В четыре утра у меня начали слипаться глаза, и я попросилась домой.
— Иди одна, я еще не собираюсь, — неожиданно грубо оборвал меня Радик. Я так и застыла с вытаращенными глазами. Он что, перепил?
Я молча пожала плечами и спустилась вниз в гардероб получать куртку. Когда я вышла на улицу, темень стояла страшная. Непонятно почему, но фонари не горели, групки подвыпившей молодежи стояли возле клуба и курили. Я втянула голову в плечи и отправилась ловить такси. На Окоповую улицу я добралась минут за пятнадцать, расплатилась с водителем и вылезла на свежий воздух. Однако в темноте я перепутала дом и остановила такси на три дома раньше. Проклиная себя последними словами, я побежала вдоль кладбища к домику Вадима.
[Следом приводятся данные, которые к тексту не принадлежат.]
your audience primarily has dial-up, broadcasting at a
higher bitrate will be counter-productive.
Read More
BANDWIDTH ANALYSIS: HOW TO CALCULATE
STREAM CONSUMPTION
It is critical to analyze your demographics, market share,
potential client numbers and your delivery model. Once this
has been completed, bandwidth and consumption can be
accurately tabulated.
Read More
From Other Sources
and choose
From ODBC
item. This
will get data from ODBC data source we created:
Неожиданный приступ панического страха заставил меня оглянуться — за мной по совершенно пустой улице быстро шел мужчина. Шапка натянута на самые глаза, он почти бежал. Я страшно перепугалась и бросилась бежать. До дома оставалось каких-нибудь пять метров, когда мужчина меня настиг и ударил в шею. Я упала навзничь и попыталась позвать на помощь, но тотчас мне в рот засунули какую-то тряпку, и я начала задыхаться. Мужчина волоком тащил меня на кладбище, я вырывалась как могла.
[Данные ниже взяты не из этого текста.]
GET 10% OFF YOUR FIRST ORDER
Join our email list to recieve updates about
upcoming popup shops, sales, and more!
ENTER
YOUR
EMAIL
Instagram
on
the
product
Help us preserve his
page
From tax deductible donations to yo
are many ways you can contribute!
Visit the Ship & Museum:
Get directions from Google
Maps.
Внезапно громкая польская речь, лай собаки и свет фонарика спугнули грабителя. Мужчина кинул меня на старую могилу и бросился прочь. А ко мне подбежал старик с собакой. Он что-то громко спрашивал по-польски, очевидно интересуясь, как я себя чувствую.
— Что? Что случилось? — к нам со всех ног несся Радик. — Господи, Лиза!
Мужчина кинулся ко мне.
— Ты жива? Прости меня, я побежал тебя догонять, но не успел…
Старик продолжал вопить на всю улицу, у меня страшно болел затылок.
— Он говорит, что на тебя напали, — Радик кивнул на старика с собакой. — Ты цела?
— Да, только голова болит! — я поднялась на ноги и попыталась улыбнуться. — Только матери ничего не говори, у нее и так с сердцем плохо.
Радик обхватил меня за талию, и мы поковыляли домой.
Когда я проснулась, то не смогла пошевелить головой, шея опухла и страшно болела. Пришлось намотать на горло шарф и пожаловаться на простуду. Радик не отходил от меня ни на шаг, приносил то чай, то булочки в постель. Я поняла, что мужчина чувствует себя виноватым, ведь из-за него меня едва не убили.
В Варшаве мне оставаться больше не хотелось, и я решила, как только смогу шевелить головой, уехать домой. В свой родной город зализывать раны…
31 декабря
Когда до Нового года оставалось три часа, я так некстати вспомнила Максима, Марину Ванраву и весь прошлогодний кошмар. Мы сидели за столом — я, мама, Вадим и Радик.